GIVEN DATA:
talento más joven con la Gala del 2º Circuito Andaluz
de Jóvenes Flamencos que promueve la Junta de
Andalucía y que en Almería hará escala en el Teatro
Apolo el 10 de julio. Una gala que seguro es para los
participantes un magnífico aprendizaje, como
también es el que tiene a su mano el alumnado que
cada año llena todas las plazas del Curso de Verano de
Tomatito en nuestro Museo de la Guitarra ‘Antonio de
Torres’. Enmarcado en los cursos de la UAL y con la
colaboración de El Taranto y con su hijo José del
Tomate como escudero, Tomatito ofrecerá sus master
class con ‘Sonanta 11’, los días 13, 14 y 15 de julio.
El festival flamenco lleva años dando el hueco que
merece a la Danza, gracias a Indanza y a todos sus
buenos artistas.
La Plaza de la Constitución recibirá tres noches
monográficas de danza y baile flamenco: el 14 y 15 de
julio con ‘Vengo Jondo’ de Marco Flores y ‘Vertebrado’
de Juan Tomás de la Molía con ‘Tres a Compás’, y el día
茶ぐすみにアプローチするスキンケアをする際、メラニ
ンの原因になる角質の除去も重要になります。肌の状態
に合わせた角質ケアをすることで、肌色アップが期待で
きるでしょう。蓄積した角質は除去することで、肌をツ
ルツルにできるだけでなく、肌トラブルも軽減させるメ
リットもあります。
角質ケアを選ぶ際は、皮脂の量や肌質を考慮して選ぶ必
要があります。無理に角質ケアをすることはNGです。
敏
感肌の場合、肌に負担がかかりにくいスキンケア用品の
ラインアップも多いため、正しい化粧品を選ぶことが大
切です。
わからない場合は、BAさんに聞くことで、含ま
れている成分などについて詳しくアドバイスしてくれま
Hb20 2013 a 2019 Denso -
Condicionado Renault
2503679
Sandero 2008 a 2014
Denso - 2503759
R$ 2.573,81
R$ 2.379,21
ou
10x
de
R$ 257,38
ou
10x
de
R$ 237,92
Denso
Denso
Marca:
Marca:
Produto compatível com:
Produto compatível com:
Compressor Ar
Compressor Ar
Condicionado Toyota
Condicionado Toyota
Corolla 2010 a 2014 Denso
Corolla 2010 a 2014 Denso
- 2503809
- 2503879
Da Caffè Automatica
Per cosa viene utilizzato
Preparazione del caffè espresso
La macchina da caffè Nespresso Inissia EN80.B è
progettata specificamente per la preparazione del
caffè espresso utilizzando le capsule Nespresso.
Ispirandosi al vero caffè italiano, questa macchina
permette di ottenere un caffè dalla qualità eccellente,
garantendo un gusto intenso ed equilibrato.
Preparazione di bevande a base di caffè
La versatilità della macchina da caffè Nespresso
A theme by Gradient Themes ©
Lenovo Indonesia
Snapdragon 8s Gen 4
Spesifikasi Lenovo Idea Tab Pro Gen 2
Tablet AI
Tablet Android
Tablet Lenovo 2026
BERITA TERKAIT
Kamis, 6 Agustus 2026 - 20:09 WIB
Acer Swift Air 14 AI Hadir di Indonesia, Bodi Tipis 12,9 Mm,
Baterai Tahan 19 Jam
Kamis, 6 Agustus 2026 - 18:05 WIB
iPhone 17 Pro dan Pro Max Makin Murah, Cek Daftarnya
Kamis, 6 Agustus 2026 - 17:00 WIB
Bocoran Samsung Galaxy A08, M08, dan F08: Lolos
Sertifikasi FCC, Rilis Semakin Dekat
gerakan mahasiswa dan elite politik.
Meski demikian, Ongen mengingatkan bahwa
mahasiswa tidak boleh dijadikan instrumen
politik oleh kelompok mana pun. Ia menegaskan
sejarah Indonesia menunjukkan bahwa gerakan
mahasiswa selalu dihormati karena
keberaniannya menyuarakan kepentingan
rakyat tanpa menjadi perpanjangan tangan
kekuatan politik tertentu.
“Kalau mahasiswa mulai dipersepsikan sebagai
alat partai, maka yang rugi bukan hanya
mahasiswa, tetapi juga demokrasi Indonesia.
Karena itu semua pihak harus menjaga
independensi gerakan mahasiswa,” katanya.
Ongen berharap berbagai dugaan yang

WORK INSTRUCTION:
Every line in the data that holds "como" should be copied out.

YOUR RESPONSE:
participantes un magnífico aprendizaje, como
Tomate como escudero, Tomatito ofrecerá sus master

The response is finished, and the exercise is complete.